## WHAT IS EXPECTED:
Look below for the line that contains "DMO東京丸の内では、2023年度よりデジタルマーケティング" and the line that contains "более южных районах уже приступили ко", then restate both of them and every line in between, exactly. No picture goes in the copy.

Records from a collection
● ● ●

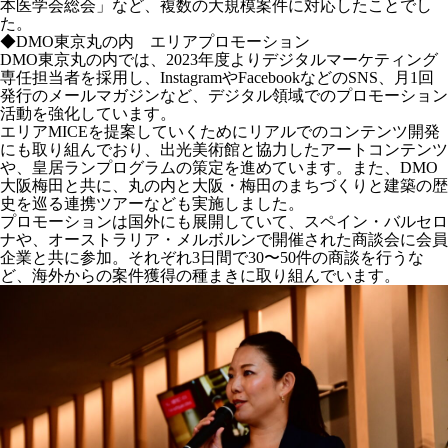
本医学会総会」など、複数の大規模案件に対応したことでし
た。
◆DMO東京丸の内 エリアプロモーション
DMO東京丸の内では、2023年度よりデジタルマーケティング
専任担当者を採用し、InstagramやFacebookなどのSNS、月1回
発行のメールマガジンなど、デジタル領域でのプロモーション
活動を強化しています。
エリアMICEを提案していくためにリアルでのコンテンツ開発
にも取り組んでおり、出光美術館と協力したアートコンテンツ
や、皇居ランプログラムの策定を進めています。また、DMO
大阪梅田と共に、丸の内と大阪・梅田のまちづくりと建築の歴
史を巡る連携ツアーなども実施しました。
プロモーションは国外にも展開していて、スペイン・バルセロ
ナや、オーストラリア・メルボルンで開催された商談会に会員
企業と共に参加。それぞれ3日間で30〜50件の商談を行うな
ど、海外からの案件獲得の種まきに取り組んでいます。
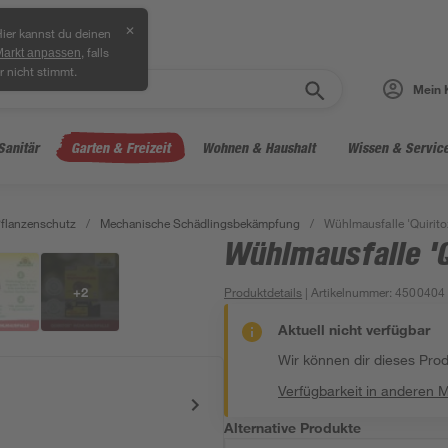
✕
ier kannst du deinen
, falls
Markt anpassen
r nicht stimmt.
Mein 
Sanitär
Garten & Freizeit
Wohnen & Haushalt
Wissen & Servic
flanzenschutz
/
Mechanische Schädlingsbekämpfung
/
Wühlmausfalle 'Quirito
Wühlmausfalle 'Q
+
2
Produktdetails
| Artikelnummer
:
4500404
Aktuell nicht verfügbar
Wir können dir dieses Produ
Verfügbarkeit in anderen 
Alternative Produkte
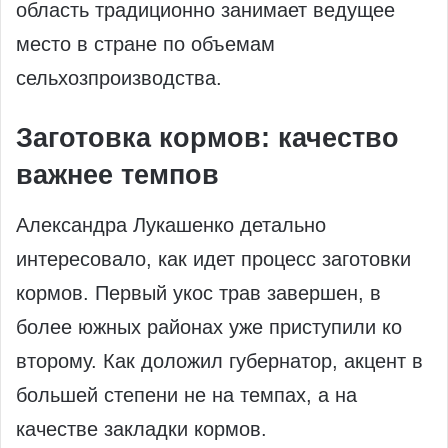
область традиционно занимает ведущее
место в стране по объемам
сельхозпроизводства.
Заготовка кормов: качество
важнее темпов
Александра Лукашенко детально
интересовало, как идет процесс заготовки
кормов. Первый укос трав завершен, в
более южных районах уже приступили ко
второму. Как доложил губернатор, акцент в
большей степени не на темпах, а на
качестве закладки кормов.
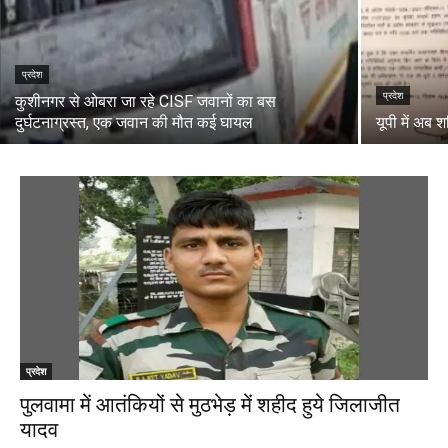
प्रदेश
प्रदेश
कुशीनगर से ओबरा जा रहे CISF जवानों का बस
दुर्घटनाग्रस्त, एक जवान की मौत कई घायल
यूपी में अब श
प्रदेश
पुलवामा में आतंकियों से मुठभेड़ में शहीद हुये जिलाजीत
यादव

● ● ●

## ANSWER SPACE:
DMO東京丸の内では、2023年度よりデジタルマーケティング
専任担当者を採用し、InstagramやFacebookなどのSNS、月1回
発行のメールマガジンなど、デジタル領域でのプロモーション
活動を強化しています。
エリアMICEを提案していくためにリアルでのコンテンツ開発
にも取り組んでおり、出光美術館と協力したアートコンテンツ
や、皇居ランプログラムの策定を進めています。また、DMO
大阪梅田と共に、丸の内と大阪・梅田のまちづくりと建築の歴
史を巡る連携ツアーなども実施しました。
プロモーションは国外にも展開していて、スペイン・バルセロ
ナや、オーストラリア・メルボルンで開催された商談会に会員
企業と共に参加。それぞれ3日間で30〜50件の商談を行うな
ど、海外からの案件獲得の種まきに取り組んでいます。
✕
ier kannst du deinen
, falls
Markt anpassen
r nicht stimmt.
Mein 
Sanitär
Garten & Freizeit
Wohnen & Haushalt
Wissen & Servic
flanzenschutz
/
Mechanische Schädlingsbekämpfung
/
Wühlmausfalle 'Quirito
Wühlmausfalle 'Q
+
2
Produktdetails
| Artikelnummer
:
4500404
Aktuell nicht verfügbar
Wir können dir dieses Produ
Verfügbarkeit in anderen 
Alternative Produkte
область традиционно занимает ведущее
место в стране по объемам
сельхозпроизводства.
Заготовка кормов: качество
важнее темпов
Александра Лукашенко детально
интересовало, как идет процесс заготовки
кормов. Первый укос трав завершен, в
более южных районах уже приступили ко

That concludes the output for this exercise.